A key part of this study was the emphasis on creating an exercise regimen that was easy to implement in the real world, according to Gill. While there was some focus on muscular strength, the primary exercise in the regimen was walking, he added.
“Being able to walk is an important function when you get older because once you are not able to walk a certain distance there are many things in your life that you can no longer do,” said Katz. “You are no longer independent.”
The effects of the study are even more pronounced considering that every participant in the study was initially sedentary, Gill said. He added that their ability to stick to the regimen and display real benefits shows the study’s applicability and success.
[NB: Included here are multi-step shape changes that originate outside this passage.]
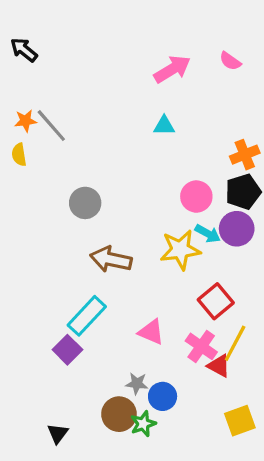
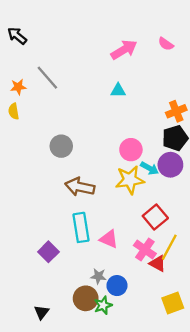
gray line: (51, 126) -> (47, 78), moved
pink circle: (196, 197) -> (131, 150), moved
cyan rectangle: (87, 316) -> (81, 227), moved, turned -52

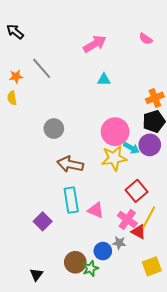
pink arrow: (124, 50) -> (95, 44), moved
pink circle: (131, 150) -> (115, 132), size x1.4
gray star: (98, 276) -> (119, 243), moved

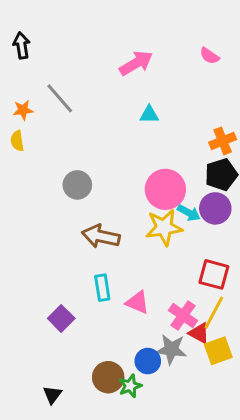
black arrow: (15, 32) -> (22, 45), turned 42
red square: (137, 191) -> (214, 274), moved, turned -35
cyan rectangle: (71, 200) -> (102, 288), size x0.7
gray star: (119, 243) -> (171, 349), size x1.5
yellow square: (152, 266) -> (218, 351), moved

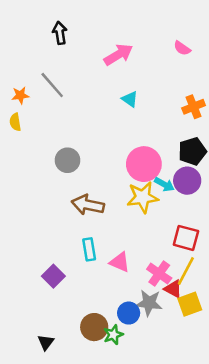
black arrow: (22, 45) -> (60, 33), moved
cyan triangle: (149, 114) -> (130, 99), turned 36
orange cross: (223, 141) -> (194, 107), moved

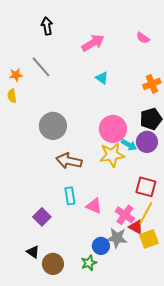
gray circle: (67, 160) -> (53, 126), size x1.4
brown circle: (94, 327) -> (53, 264), moved
black triangle: (46, 342) -> (33, 252), moved, turned -32

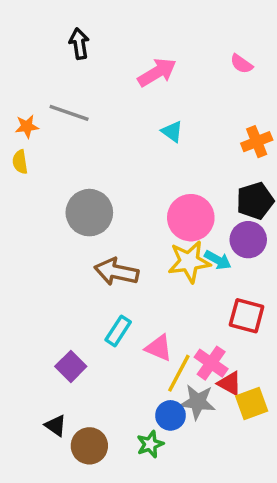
gray line: (41, 67) -> (69, 113), turned -30
cyan arrow: (129, 145) -> (218, 260), moved
cyan rectangle: (70, 196) -> (118, 331), turned 42
yellow line: (146, 213) -> (179, 373), moved

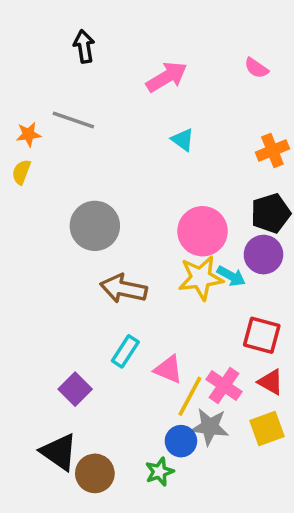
yellow semicircle: (20, 162) -> (21, 172), turned 30
red triangle: (230, 383) -> (271, 382), moved
black triangle: (56, 426) -> (59, 452), size x1.6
Gill said that the participants were able to maintain this routine mainly because they did not have to change their daily schedule in order to stay active. Instead, they just had to walk around their towns, which caused little inconvenience, Gill added.
Katz noted that this was a study that should be used to convey the importance of exercise to the general public, and that it is never too later to start exercising.
“I think this is important for people in general life to remember and important for physicians to convey to their patients,” Katz said.
The World Health Organization recommends that each week, older adults do at least 150 minutes of moderate-intensity or 75 minutes of vigorous aerobic physical activity.